Recap…… 90 mile beach

Te Araroa is way more than just a hike, it is as much about the people we met on the way, locals as well as other TA hikers, as it is about the beautiful landscapes, coastline, flora and fauna. Make no mistake, it is tough, both mentally and physically, to get through each day and then add the weather variables to the mix, it can wear you down unless you do proper preparation long before the hike begins. A year out from your start date is not too early to start to get your body trail fit with regular hill work and then adding a 10kg pack to your back as you train and get closer to the start. Breaking in new shoes properly is also very important and identifying any problem areas / pressure points on your feet before you start, makes it easier to rectify than after you start and are a few days in and on the beach.

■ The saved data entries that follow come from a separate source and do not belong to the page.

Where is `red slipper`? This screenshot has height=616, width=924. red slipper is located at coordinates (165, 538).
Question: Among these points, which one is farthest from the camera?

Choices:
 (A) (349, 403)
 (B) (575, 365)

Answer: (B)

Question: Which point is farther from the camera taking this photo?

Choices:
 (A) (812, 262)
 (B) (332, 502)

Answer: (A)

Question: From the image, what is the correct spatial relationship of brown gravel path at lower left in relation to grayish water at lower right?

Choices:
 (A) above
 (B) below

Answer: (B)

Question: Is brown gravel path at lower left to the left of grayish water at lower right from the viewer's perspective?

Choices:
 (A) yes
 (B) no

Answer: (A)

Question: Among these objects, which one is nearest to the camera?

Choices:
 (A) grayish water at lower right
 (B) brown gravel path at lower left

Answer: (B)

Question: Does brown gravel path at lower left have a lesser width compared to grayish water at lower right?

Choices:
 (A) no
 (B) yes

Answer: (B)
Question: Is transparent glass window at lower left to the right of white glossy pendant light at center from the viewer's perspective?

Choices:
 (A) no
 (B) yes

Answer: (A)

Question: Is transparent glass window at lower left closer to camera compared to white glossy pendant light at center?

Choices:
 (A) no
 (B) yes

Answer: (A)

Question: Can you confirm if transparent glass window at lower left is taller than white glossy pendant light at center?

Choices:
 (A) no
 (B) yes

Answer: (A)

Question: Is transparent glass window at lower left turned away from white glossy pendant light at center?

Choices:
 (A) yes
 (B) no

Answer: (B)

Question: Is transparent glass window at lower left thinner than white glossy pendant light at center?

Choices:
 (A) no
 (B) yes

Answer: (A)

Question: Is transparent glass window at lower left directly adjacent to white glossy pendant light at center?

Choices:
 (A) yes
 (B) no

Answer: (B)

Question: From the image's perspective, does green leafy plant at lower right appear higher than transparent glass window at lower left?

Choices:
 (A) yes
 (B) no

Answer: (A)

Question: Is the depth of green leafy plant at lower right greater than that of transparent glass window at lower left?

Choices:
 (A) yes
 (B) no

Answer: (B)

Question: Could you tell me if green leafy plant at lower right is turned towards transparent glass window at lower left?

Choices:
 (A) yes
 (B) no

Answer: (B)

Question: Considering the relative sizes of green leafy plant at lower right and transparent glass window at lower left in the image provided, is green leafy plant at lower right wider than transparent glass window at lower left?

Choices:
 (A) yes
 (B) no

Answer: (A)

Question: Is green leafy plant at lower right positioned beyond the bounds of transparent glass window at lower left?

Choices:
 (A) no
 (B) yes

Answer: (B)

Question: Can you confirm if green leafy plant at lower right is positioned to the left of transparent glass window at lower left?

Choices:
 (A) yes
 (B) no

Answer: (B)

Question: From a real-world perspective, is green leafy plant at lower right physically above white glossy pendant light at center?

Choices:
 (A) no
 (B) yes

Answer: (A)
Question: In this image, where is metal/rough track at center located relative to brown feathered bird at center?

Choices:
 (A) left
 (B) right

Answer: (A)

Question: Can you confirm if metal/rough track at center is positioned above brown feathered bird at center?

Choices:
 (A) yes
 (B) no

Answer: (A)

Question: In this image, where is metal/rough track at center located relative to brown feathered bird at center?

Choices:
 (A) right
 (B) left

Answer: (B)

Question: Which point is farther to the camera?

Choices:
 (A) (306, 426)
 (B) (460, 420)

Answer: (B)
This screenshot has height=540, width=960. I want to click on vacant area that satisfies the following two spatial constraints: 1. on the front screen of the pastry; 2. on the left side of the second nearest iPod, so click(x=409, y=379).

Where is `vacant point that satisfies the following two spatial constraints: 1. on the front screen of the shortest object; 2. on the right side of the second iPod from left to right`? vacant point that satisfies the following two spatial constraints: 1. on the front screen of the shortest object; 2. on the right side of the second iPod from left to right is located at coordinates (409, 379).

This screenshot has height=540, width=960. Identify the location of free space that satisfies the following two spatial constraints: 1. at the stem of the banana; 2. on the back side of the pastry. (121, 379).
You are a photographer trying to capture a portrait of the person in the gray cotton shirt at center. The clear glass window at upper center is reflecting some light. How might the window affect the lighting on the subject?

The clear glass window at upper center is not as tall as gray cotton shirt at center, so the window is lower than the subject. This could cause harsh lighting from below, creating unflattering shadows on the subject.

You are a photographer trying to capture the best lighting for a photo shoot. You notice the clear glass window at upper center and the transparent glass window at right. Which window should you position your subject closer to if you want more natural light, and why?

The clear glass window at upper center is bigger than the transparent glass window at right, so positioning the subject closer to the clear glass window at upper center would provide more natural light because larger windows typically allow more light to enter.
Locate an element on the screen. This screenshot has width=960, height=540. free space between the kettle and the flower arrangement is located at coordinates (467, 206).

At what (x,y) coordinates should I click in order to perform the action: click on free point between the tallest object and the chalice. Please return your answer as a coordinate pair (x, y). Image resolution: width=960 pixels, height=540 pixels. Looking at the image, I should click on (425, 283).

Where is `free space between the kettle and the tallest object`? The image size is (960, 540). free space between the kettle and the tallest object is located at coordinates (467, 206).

The notion that you will get fitter as the hike progresses (which is true), doesn’t take into account that the first week and a half will be some of the toughest hiking of the whole trail and we can’t stress enough that you need to be as prepared as you can before starting. On 90 mile beach we saw the life sucked out of quite a few hikers, some of them made it through with encouragement while others hitched a ride on the many vehicles that are on the beach around low tide and we never saw and heard very little about them again. So your preparation also involves spending money on good shoes and socks because that is what will make or break you, no question. We saw and heard about horrific blisters on some hikers from the beach. So having heard only good things about Hoka One One trail runners we both decided to give them a try out …..amazingly at Trek ‘n Travel in Hamilton they had the very size and model ( Bondi 4 for me and ATR Challenger 3 Jan) for each of us, on sale for the incredible price of $50 each ! We have used Bridgedale trekker socks for years and have never worn a pair out so without question that was our sock of choice along with injinji toe sock liners to help fight against blisters.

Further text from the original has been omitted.